= Darrel Verner Heald =

Canadian politician

Darrel Verner Heald (August 27, 1919 - August 8, 2010) was a lawyer and political figure in Saskatchewan and a Canadian federal judge. He represented Lumsden from 1964 to 1971 in the Legislative Assembly of Saskatchewan as a Liberal.

He was born in Regina, Saskatchewan, the son of Herbert Heald and Lotta Knutson, and was educated in Liberty, in Govan and at the University of Saskatchewan, where he received B.A. and a LLB degrees. Heald articled in Regina.

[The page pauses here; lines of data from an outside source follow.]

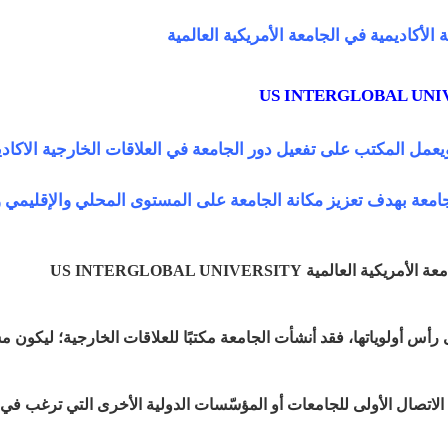
الأكاديمية في الجامعة الأمريكية العالمية
US INTERGLOBAL UNI
يعمل المكتب على تفعيل دور الجامعة في العلاقات الخارجية الاكاد
بالجامعة بهدف تعزيز مكانة الجامعة على المستوى المحلي والإقليمي و
عة الأمريكية العالمية
US INTERGLOBAL UNIVERSITY
ى رأس أولوياتها، فقد أنشأت الجامعة مكتبًا للعلاقات الخارجية؛ ليكون م
لاتصال الأولى للجامعات أو المؤسّسات الدولية الأخرى التي ترغب في 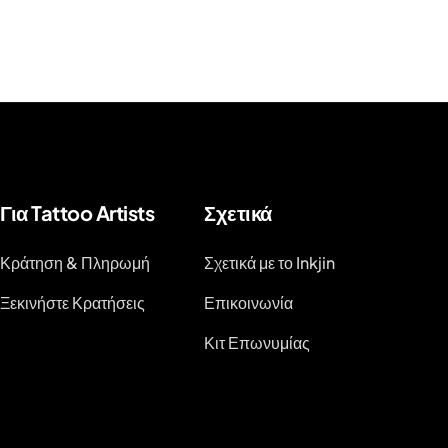
Για Tattoo Artists
Σχετικά
Κράτηση & Πληρωμή
Σχετικά με το Inkjin
Ξεκινήστε Κρατήσεις
Επικοινωνία
Κιτ Επωνυμίας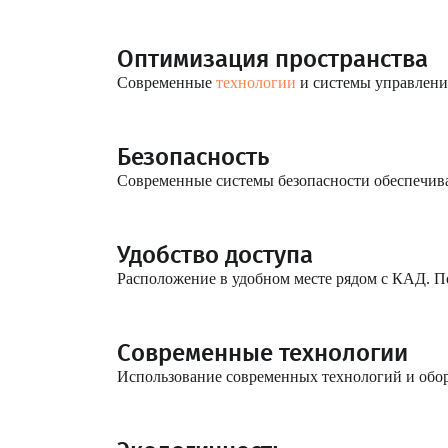
Оптимизация пространства
Современные
технологии
и системы управлени
Безопасность
Современные системы безопасности обеспечива
Удобство доступа
Расположение в удобном месте рядом с КАД. П
Современные технологии
Использование современных технологий и обор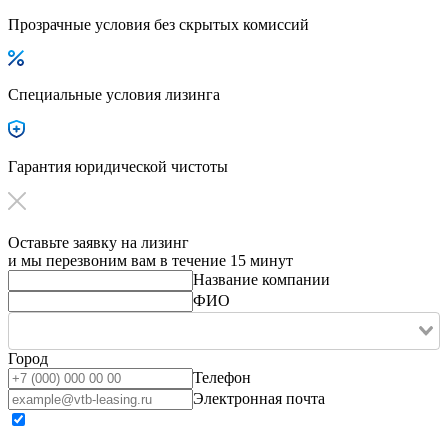
Прозрачные условия без скрытых комиссий
Специальные условия лизинга
Гарантия юридической чистоты
Оставьте заявку на лизинг
и мы перезвоним вам в течение 15 минут
Название компании
ФИО
Город
Телефон
Электронная почта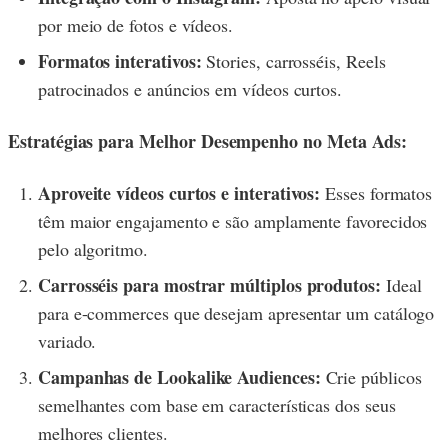
por meio de fotos e vídeos.
Formatos interativos:
Stories, carrosséis, Reels
patrocinados e anúncios em vídeos curtos.
Estratégias para Melhor Desempenho no Meta Ads:
Aproveite vídeos curtos e interativos:
Esses formatos
têm maior engajamento e são amplamente favorecidos
pelo algoritmo.
Carrosséis para mostrar múltiplos produtos:
Ideal
para e-commerces que desejam apresentar um catálogo
variado.
Campanhas de Lookalike Audiences:
Crie públicos
semelhantes com base em características dos seus
melhores clientes.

He then served with the Royal Canadian Air Force during World War II. After the war, Heald practised law in Regina. In 1951, he married Doris Rose Hessey. He served in the provincial cabinet as Attorney General, as Provincial Secretary and as Minister of Co-operation and Co-operative Development. Heald was defeated by Gary Lane when he ran for reelection to the Saskatchewan assembly in 1971. He was a member of the executive for the Saskatchewan Roughriders and was president of the Regina Curling Club. In 1971, he was named to the Federal Court of Canada in Ottawa, serving in both the Trial and Appeal divisions. Heald retired from the bench in 1989. He retired to British Columbia and died there at the age of 90.